Last year, I wrote a couple of general data science pieces on this blog – most likely I will migrate these across to the new blog, after bit of a fitness review.  In any case, check it out here!

Timothy, Paul and Data Science

7 May

Like any other atheist who regularly attends an evangelical church, I often find myself wondering how to apply the sermon to my life. A recent example which seemed a little easier than other occasions was a sermon from a guest preacher on succession planning.

Part of the point for this preacher is that he’s a kind of mentor for a number of churches, so he traipses around Australia advising other pastors how to do things better – and also sees them failing, often for predictable reasons. Hence, when he spoke about succession, he was talking from experience.

Of course, succession planning isn’t specifically about churches. The phrase is more commonly heard in corporate settings. His solution to the problem – in the end a call to spread the Gospel, not all that surprisingly from an evangelical preacher – initially seemed one that had no application to the corporate world, but after a little reflection actually seemed very applicable.

By the pastor’s logic, the gospel was effectively the knowledge needed to participate in his religion. So, by extension, succession planning was about the transfer of knowledge. In a way, this is not a revolutionary idea – of course succession planning is about the transfer of knowledge of a working environment, customers, skills to get a job done.

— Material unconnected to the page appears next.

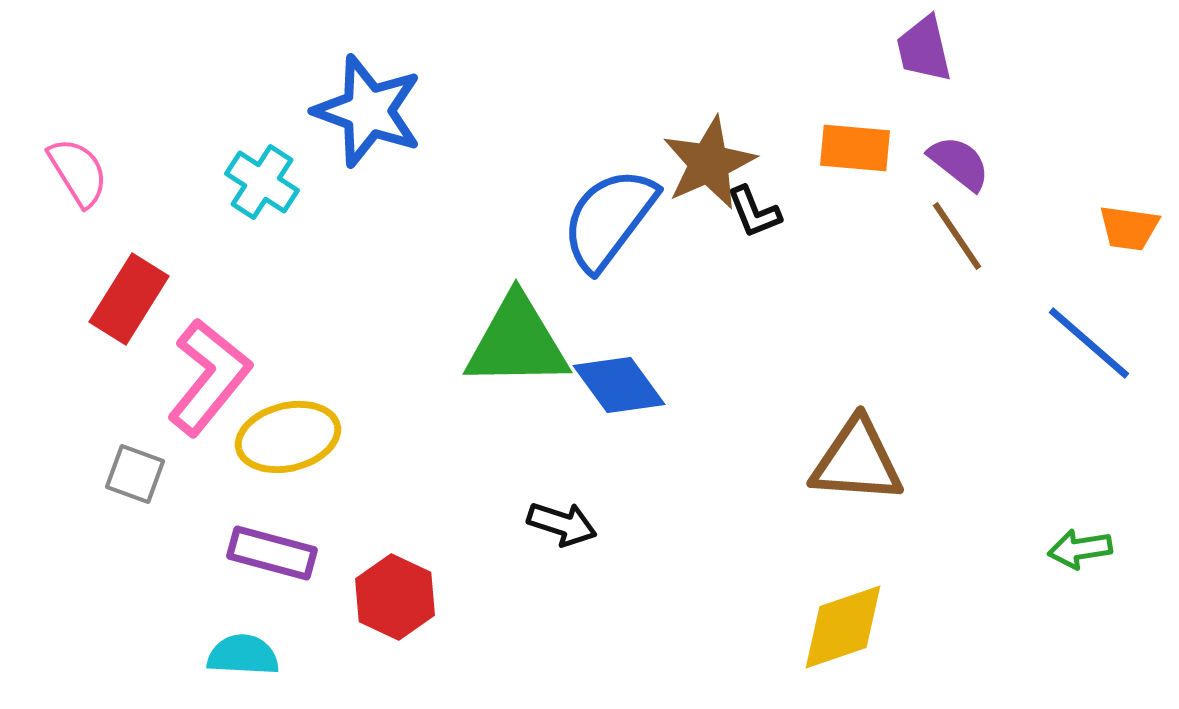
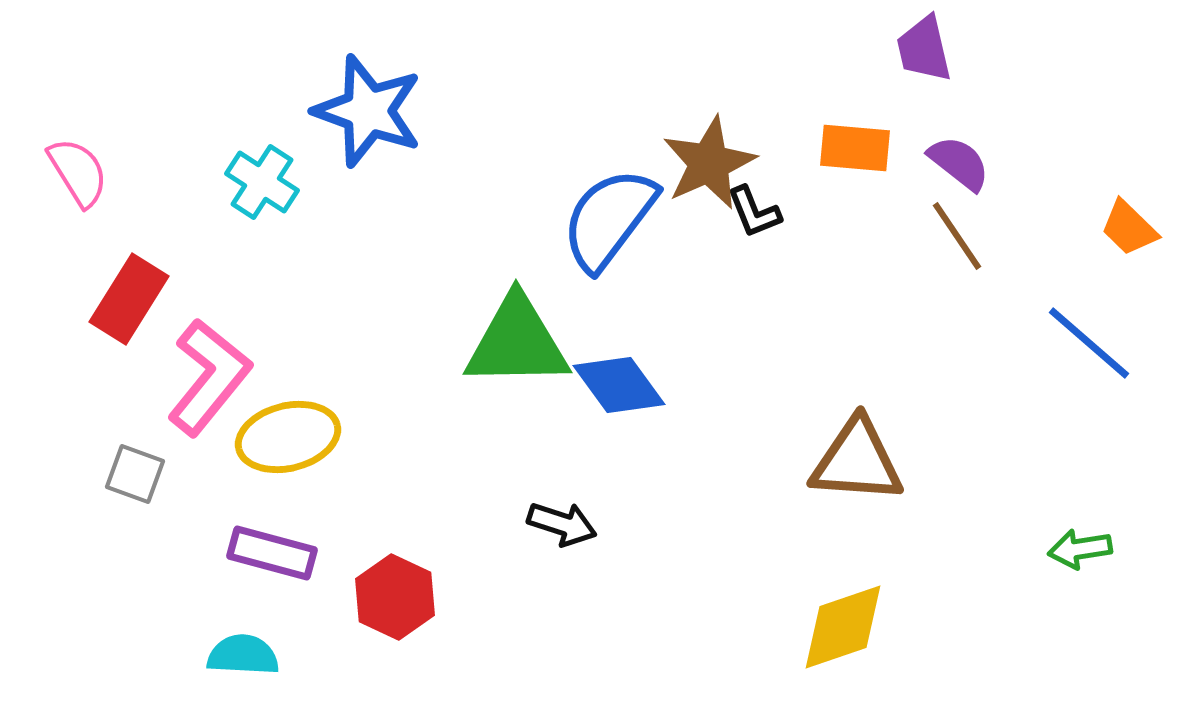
orange trapezoid: rotated 36 degrees clockwise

But the emphasis is so often on the leader of an organisation and (too often, in both senses) his immediate reports. Hence the emphasis is on the knowledge that they will bring into the company, the skills in running a business they learnt elsewhere that they will aply to your company. It’s like judging future converts for the abilities they bring to a church from outside – their ability to speak in public, to be great fund raisers – rather than the pastor’s idea of succession planning through

The alternative is succession planning starting from the ground up – making succession planning being with the people make your product or provide your service, and the people who secure your customers. In a very real way they are your business. Certainly, in my own career in manufacturing, I’ve seen the results of failing to ensure knowledge is transferred from people who make the product to others. In short, when they retire, there are delays and defects as people attempt to re-discover the skills.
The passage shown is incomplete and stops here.